• _Your task_
Your answer should be one number, the count of lines in the entries holding the word "Billing".

=== Records for the exercise ===

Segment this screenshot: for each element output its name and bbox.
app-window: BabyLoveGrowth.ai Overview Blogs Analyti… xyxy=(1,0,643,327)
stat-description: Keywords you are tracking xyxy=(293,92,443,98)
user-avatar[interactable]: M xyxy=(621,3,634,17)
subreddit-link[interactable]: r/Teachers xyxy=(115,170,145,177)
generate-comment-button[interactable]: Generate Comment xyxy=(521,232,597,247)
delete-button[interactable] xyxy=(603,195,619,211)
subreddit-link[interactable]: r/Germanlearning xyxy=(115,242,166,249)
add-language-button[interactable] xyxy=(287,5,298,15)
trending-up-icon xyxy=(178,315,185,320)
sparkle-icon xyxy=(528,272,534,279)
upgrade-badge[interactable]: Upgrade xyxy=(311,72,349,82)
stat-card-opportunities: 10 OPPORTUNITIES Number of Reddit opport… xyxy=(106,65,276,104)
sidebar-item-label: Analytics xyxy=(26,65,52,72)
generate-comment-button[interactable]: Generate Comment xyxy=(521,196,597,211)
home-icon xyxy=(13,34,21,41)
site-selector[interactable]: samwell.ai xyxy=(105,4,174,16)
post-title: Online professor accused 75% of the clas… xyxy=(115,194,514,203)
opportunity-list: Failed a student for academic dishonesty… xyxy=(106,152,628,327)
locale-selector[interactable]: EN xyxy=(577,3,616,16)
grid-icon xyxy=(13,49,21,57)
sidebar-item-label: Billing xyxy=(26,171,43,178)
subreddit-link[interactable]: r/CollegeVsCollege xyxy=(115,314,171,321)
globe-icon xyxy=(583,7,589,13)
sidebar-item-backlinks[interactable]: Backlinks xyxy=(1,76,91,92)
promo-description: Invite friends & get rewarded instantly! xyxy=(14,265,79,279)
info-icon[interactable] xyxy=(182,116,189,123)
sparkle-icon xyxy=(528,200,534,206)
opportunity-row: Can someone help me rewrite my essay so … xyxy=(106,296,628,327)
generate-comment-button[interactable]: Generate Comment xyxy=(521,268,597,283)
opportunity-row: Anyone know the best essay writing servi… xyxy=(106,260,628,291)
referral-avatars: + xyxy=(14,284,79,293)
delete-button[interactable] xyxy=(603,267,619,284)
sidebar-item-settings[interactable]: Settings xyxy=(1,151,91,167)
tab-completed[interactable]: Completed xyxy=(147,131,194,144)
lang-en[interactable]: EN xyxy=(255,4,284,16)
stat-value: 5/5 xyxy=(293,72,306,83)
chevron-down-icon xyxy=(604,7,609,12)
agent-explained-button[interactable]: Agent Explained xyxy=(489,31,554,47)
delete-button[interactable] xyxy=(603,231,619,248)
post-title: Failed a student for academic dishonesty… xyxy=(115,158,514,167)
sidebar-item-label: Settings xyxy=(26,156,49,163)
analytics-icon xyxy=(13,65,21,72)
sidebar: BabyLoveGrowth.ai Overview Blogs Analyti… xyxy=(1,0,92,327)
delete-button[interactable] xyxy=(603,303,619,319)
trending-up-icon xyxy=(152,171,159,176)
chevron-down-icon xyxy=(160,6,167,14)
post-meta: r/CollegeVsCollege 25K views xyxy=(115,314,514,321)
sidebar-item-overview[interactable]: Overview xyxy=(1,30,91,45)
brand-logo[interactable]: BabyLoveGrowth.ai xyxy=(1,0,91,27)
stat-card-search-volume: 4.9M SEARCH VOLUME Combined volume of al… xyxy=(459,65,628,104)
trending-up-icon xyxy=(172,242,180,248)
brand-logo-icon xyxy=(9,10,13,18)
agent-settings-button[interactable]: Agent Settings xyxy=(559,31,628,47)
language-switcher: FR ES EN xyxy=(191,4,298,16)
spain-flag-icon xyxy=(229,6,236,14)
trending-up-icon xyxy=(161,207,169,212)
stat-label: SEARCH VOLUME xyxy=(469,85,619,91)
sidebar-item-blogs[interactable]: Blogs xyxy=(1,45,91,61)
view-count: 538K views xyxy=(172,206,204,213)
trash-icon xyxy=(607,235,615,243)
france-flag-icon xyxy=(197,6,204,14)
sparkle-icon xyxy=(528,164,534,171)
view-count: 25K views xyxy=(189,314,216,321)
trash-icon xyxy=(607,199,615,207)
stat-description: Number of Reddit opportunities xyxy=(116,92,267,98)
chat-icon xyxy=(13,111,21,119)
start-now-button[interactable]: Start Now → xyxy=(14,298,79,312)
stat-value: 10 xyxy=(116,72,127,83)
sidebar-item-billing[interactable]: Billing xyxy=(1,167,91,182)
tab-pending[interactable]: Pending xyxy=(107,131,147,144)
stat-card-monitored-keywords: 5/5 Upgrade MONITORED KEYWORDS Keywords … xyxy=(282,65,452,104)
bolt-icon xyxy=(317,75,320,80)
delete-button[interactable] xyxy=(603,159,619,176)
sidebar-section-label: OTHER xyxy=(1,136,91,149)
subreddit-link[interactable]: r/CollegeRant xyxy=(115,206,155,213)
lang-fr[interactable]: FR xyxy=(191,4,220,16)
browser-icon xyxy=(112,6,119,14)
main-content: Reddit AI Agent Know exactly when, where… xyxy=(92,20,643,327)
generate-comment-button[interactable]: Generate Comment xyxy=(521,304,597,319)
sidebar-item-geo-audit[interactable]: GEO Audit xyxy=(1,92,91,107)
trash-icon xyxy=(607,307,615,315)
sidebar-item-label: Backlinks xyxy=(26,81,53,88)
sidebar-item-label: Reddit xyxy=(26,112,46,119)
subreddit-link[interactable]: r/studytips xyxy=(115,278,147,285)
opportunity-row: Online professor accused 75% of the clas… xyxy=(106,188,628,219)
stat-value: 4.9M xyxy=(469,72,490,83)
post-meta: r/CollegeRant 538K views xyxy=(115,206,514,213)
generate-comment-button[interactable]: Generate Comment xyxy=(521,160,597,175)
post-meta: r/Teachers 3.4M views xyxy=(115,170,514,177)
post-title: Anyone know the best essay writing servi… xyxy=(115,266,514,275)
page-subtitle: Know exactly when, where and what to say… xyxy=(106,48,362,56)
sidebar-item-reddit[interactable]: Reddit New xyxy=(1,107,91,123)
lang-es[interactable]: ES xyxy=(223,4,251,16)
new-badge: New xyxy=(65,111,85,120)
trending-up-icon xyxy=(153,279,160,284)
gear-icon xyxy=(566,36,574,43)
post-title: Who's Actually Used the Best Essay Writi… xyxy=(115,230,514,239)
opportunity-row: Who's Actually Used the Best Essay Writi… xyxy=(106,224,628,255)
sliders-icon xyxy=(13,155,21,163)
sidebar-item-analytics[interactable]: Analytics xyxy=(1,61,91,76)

===

• _Output for this exercise_
2